Beavers as Climate Mitigation and Adaptation

TL;DR: beavers are a keystone species and ecosystem engineer. Through their normal day-to-day behaviors, beavers create uniquely disturbance-resistant landscapes and ecosystems. These beaver-modified patches of the landscape enhance biodiversity, improve water quality, reduce damage from wildfire, drought, and flood, and more. These ecosystem services provide on the order of $69,000 per square kilometer, per year of benefits. Beavers = Climate Change Partners

Publication: Jordan and Fairfax. (2022), Beaver: the North American freshwater climate action plan. WIRES Water. doi: https://doi.org/10.1002/wat2.1592

Beavers as Climate Mitigation and Adaptation: The Conceptual Model

Riverscapes – which are composed of the river itself, as well as its floodplains, the riparian corridor, and the shallow groundwater system – are unfortunately already not in good condition in most of the American West. Once a riverscape gets degraded, it easily falls into a cycle of increasing destruction and unhealthiness. Increasing global temperatures exacerbates the riverscape degradation, which in turn makes them even more vulnerable to climate change.

BUT, when beavers move into a riverscape, the story is completely different. Even as global temperatures rise and nudge the riverscapes towards degradation, beaver activity pushes them back in the other direction – towards health and resilience. Once beavers are in the system, their natural behaviors create cycles of increasing riverscape resilience.

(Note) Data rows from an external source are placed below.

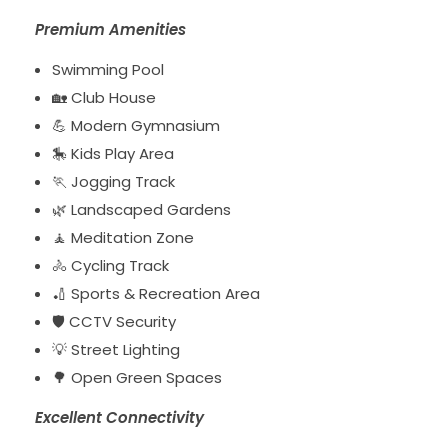
Premium Amenities
Swimming Pool
🏡 Club House
💪 Modern Gymnasium
🎠 Kids Play Area
🏃 Jogging Track
🌿 Landscaped Gardens
🧘 Meditation Zone
🚴 Cycling Track
🏏 Sports & Recreation Area
🛡️ CCTV Security
💡 Street Lighting
🌳 Open Green Spaces
Excellent Connectivity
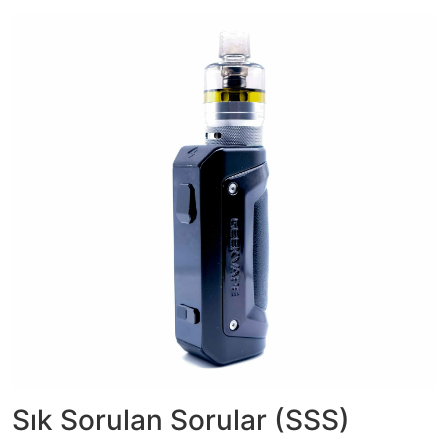
Sık Sorulan Sorular (SSS)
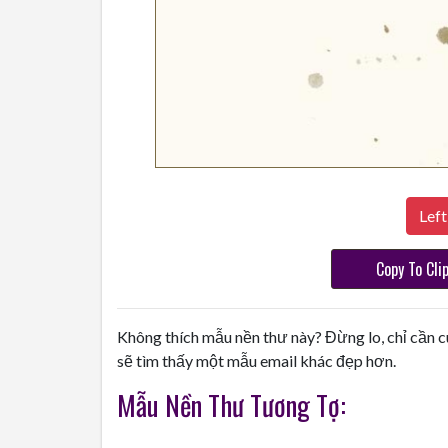
Left
Copy To Cli
Không thích mẫu nền thư này? Đừng lo, chỉ cần c
sẽ tìm thấy một mẫu email khác đẹp hơn.
Mẫu Nền Thư Tương Tợ:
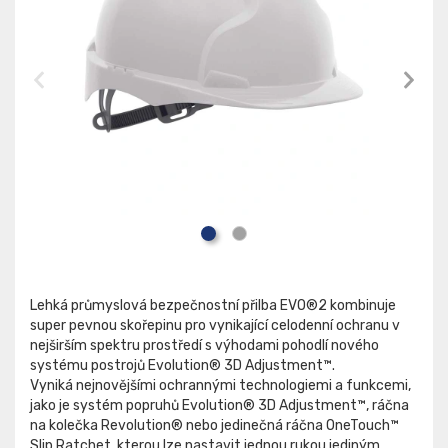
Lehká průmyslová bezpečnostní přilba EVO®2 kombinuje
super pevnou skořepinu pro vynikající celodenní ochranu v
nejširším spektru prostředí s výhodami pohodlí nového
systému postrojů Evolution® 3D Adjustment™.
Vyniká nejnovějšími ochrannými technologiemi a funkcemi,
jako je systém popruhů Evolution® 3D Adjustment™, ráčna
na kolečka Revolution® nebo jedinečná ráčna OneTouch™
Slip Ratchet, kterou lze nastavit jednou rukou jediným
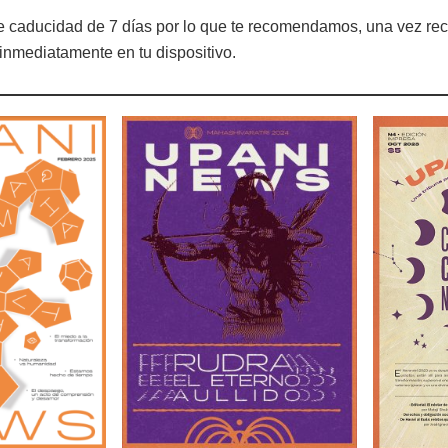
de caducidad de 7 días por lo que te recomendamos, una vez rec
inmediatamente en tu dispositivo.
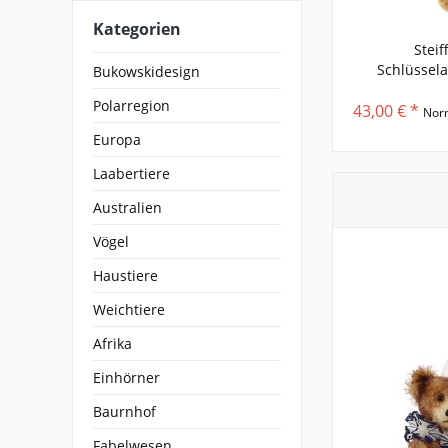
Kategorien
Steif
Schlüssel
Bukowskidesign
Tedd
Polarregion
43,00 € *
Nor
Europa
Laabertiere
Australien
Vögel
Haustiere
Weichtiere
Afrika
Einhörner
Baurnhof
Fabelwesen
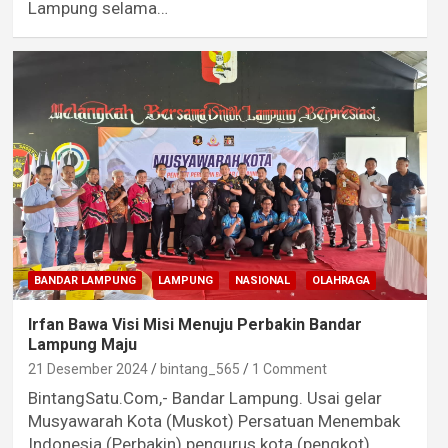
Lampung selama…
BANDAR LAMPUNG
LAMPUNG
NASIONAL
OLAHRAGA
Irfan Bawa Visi Misi Menuju Perbakin Bandar
Lampung Maju
21 Desember 2024
bintang_565
1 Comment
BintangSatu.Com,- Bandar Lampung. Usai gelar
Musyawarah Kota (Muskot) Persatuan Menembak
Indonesia (Perbakin) pengurus kota (pengkot)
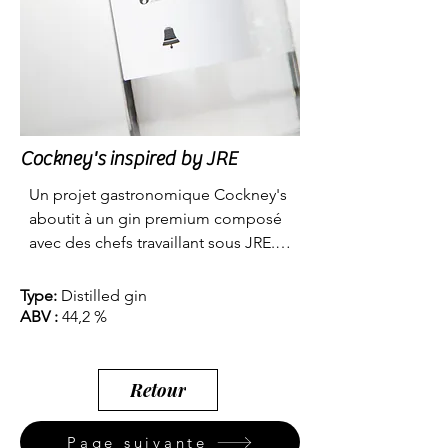
Cockney's inspired by JRE
Un projet gastronomique Cockney's 
aboutit à un gin premium composé 
avec des chefs travaillant sous JRE. 
JRE ? Ce sont les Jeunes 
Restaurateurs d'Europe.

Type:
Distilled gin
ABV :
44,2 %
Certaines des plantes utilisées sont 
le genévrier, la coriandre, la racine 
de réglisse, la racine d'angélique, la 
Retour
racine d'angélique, le poivre de 
sarawak, le poivre de cubeba, la 
Page suivante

Figure from Jordan and Fairfax. (2022), Beaver: the North American freshwater climate action plan. WIRES Water. doi: https://doi.org/10.1002/wat2.1592

Beavers and Climate: a brief summary

There is a huge volume of research demonstrating the many ways that beaver ecosystem engineering results in climate mitigation and adaptation, and that a lot of these benefits are simply a result of reconnecting rivers to their floodplains. In this paper, we highlight a few of realms of climate adaptation and mitigation (and the research characterizing them) that are likely to be particularly important in the coming years.

Table from Jordan and Fairfax. (2022), Beaver: the North American freshwater climate action plan. WIRES Water. doi: https://doi.org/10.1002/wat2.1592

Beavers and Climate: the take home message

The take home message here is that beavers were a dominant ecological, geologic, and hydrologic force on this continent for millions of years, and their absence has thrown things out of balance.

From the paper:
“We need to apply our knowledge of the physical and biological processes of functioning riverscapes and the role that beavers play to drive rapid, comprehensive, and durable action. Actions that address the pervasive degradation of North America’s streams, rivers, and floodplains. Actions that rebuild the natural, functioning dynamics of riverscapes to permit robust responses to disturbance. Riverscape restoration, and in particular process-led and beaver-based restoration, should be the foundation of our national freshwater climate action plan.”

A photo from a game camera of two beavers working together to build a dam.